I haven't been able to write. I've been blocked, completely. Nothing at all, not little snatches of poetry, not my thoughts or feelings. They've all been stuck inside me for a while now. And I find that scary. Because I've always been able to write. It's the one thing that could set me free, give me the release I couldn't find from talking to other people. Having that outlet cut off made me feel lost, like part of me was dammed. I don't feel like I have it back yet, but I'm clawing my way there.

Things have been happening lately that I didn't think would ever happen, and I don't know how I feel about them. And they all happen at once, or in a sequence that knocks me off balance and keeps me on my knees. Every time I think I've fought my way back to some semblance of equilibrium, something else comes at me and leaves me reeling. I've always wondered if it's my fault, and the way things are, I'm going back to believing it. I know I shouldn't. Things just.. happen.

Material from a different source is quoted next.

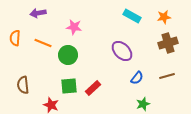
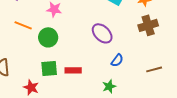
brown line: (167, 76) -> (154, 69), moved
red rectangle: (93, 88) -> (73, 70), turned 42
green star: (143, 104) -> (109, 86), moved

It hurt when dad left. I cried myself to sleep and it makes me feel so - weak. I don't think I ever really had a hard shell, but at least I had the illusion of one. But I'll accept that, 'cause he's my father.

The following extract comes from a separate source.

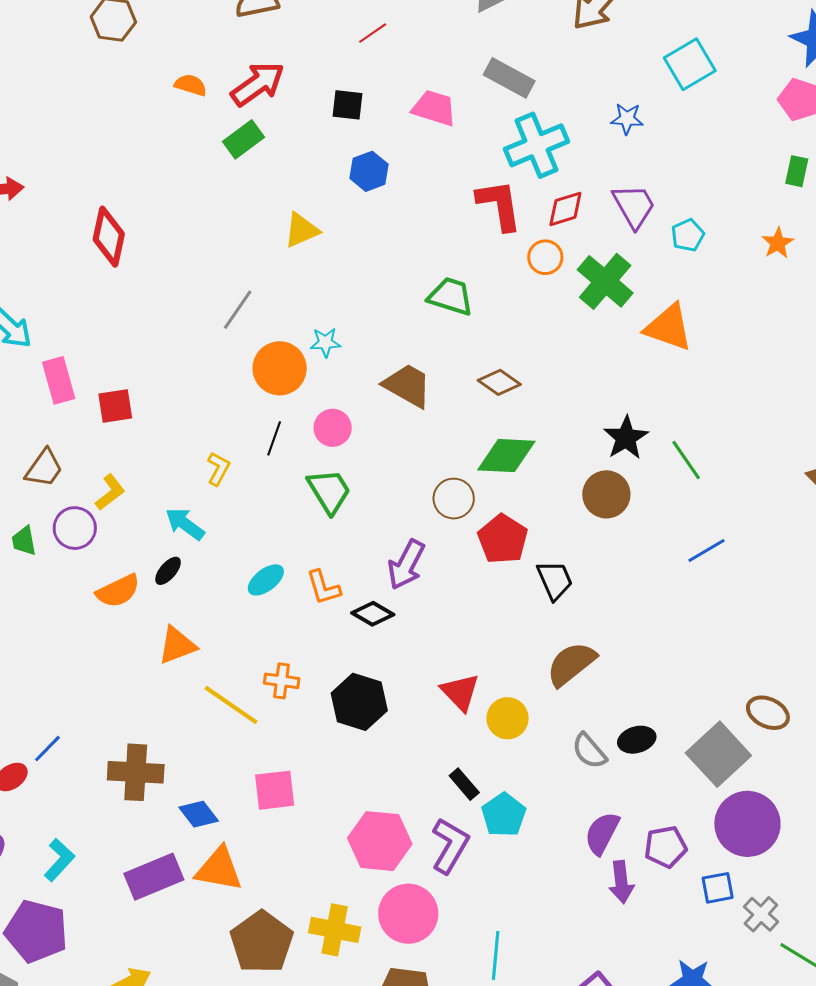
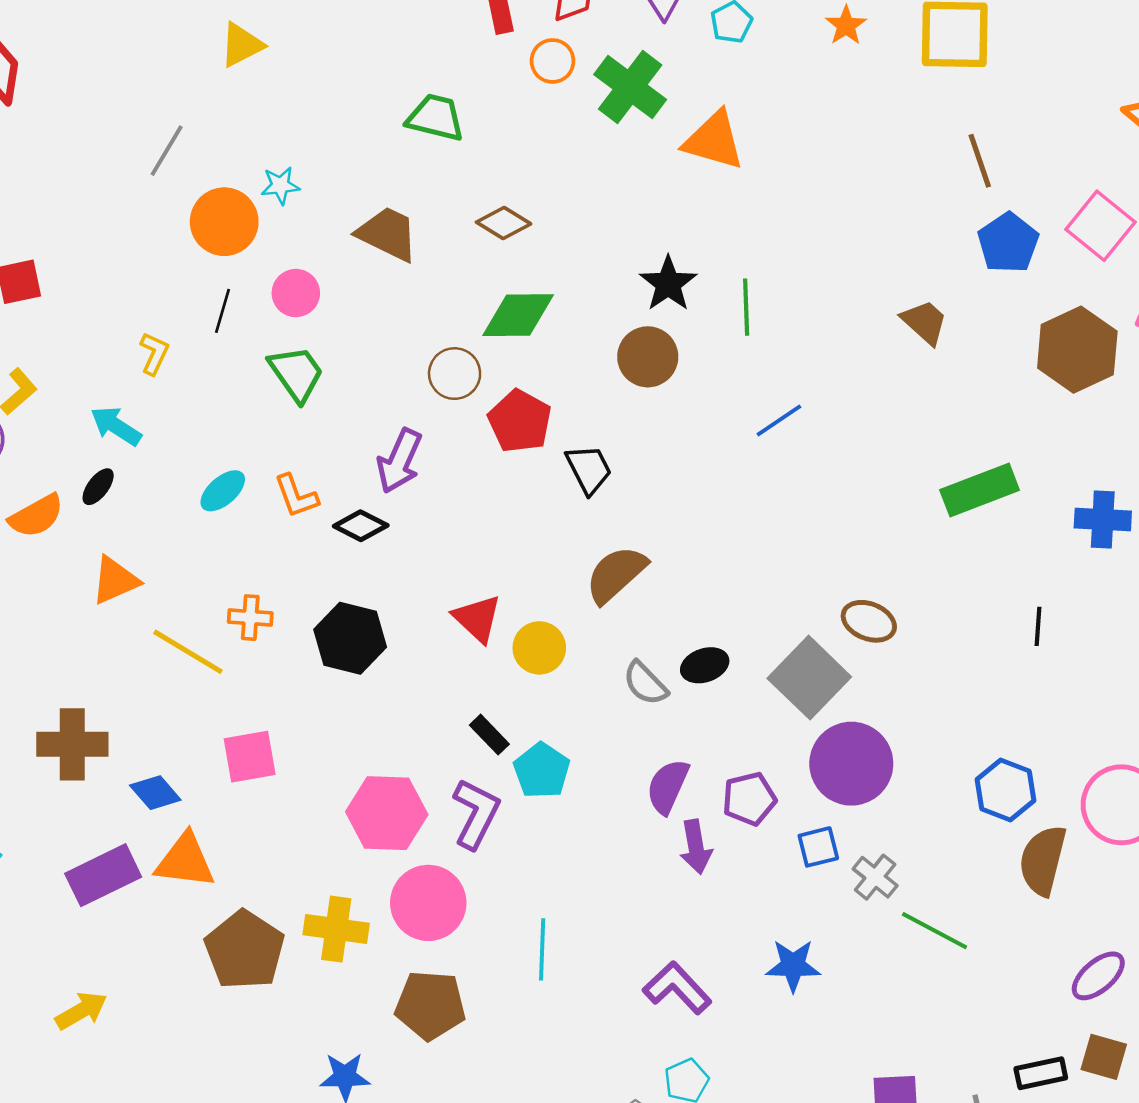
green line: (686, 460) -> (746, 307), turned 36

And then yesterday, I cried again. It's strange, this feeling of loss. I thought I'd get used to it. Maybe I will. But I don't want to, so why should I have to get used to it. Aren't we supposed to save the things that are important to us? But how do you know at which point it goes from saving something valuable to clinging in vain to something irredeemable?

Sunday, January 17, 2010

My Kryptonite

... is you.

I never learn, do I? If you open yourself up to people, you give them the power to hurt you. They may not mean to, will swear to you that they'd rather do a million unpleasant things like sleeping on a bed made exclusively of live, writhing snakes and thorns, but believe them at your peril. Most often, they'd make it feel like it's your fault. Not that I'm perfect, but no one deserves to be shunted aside until they're convenient, or to have someone be angry with them for needing time.

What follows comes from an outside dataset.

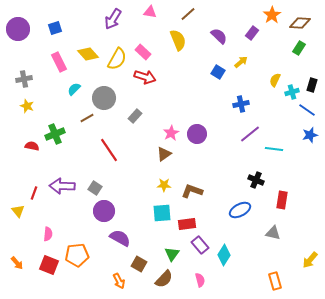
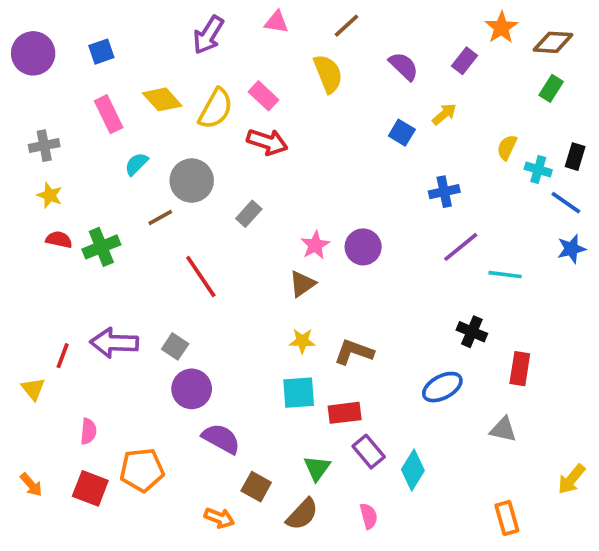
cyan cross: (292, 92) -> (538, 169), turned 32
red semicircle: (32, 146) -> (59, 240), moved
orange arrow: (119, 281) -> (219, 518), turned -42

So, screw true love. Screw relationships. Just screw 'em all.

Friday, September 11, 2009

Death Knell

Slipslip sliding
mad eyes writhing,
the Gorgons' dark breath
foretelling her death,
down the slope she goes
where to, no one knows.

"The Earth, she's hard",
so sang the bard
who kenned well what he said.
The dying soul has fled
into the deeps of hell
called by the pealing knell.

Tuesday, August 18, 2009

Flight

I'm tempted to run again. Just barely holding myself together. I can feel the panic building, the familiar tension. It's a flight reaction because I can't remember how to fight. He tells me it'll be alright, and I nod and smile, but I think even he can see I'm not convinced - not entirely.

It's early this time. I promise not to think about it, to just let it go, but inside, my thoughts are churning. Why, I wonder, do I yearn to be held back, kept safe, steady; despite fighting it all the while? I used to think that maybe it was the person I was with who couldn't hold me. Now I know better - the one to tame the beast must be me.

But do I even want to? What am I searching for? How will I know?

Monday, August 17, 2009

Treading Water

Standing right at the edge, she watches the waves lap over her feet. It's a cloudy, overcast day, and there's no sign of the sun. The sound of the waves envelops her, holding her close. She can hear shouts, but they're faraway, everyday things, meant to be ignored. Entranced, she steps closer, and sits on the sand, ignoring the water licking at her clothes.

It feels like coming home. She smiles, content in herself.

Wednesday, August 12, 2009

Dancing on a tightrope

Pushed and pulled by conflicting loyalties, she wonders where this is all going to end.

The choices stretch ahead of her - thin, uncompromising wires - and she takes the first step. She's hesitant, trembling as she leaves the safety of the platform. There is no a safety net, and a mis-step could send her crashing towards - what, exactly?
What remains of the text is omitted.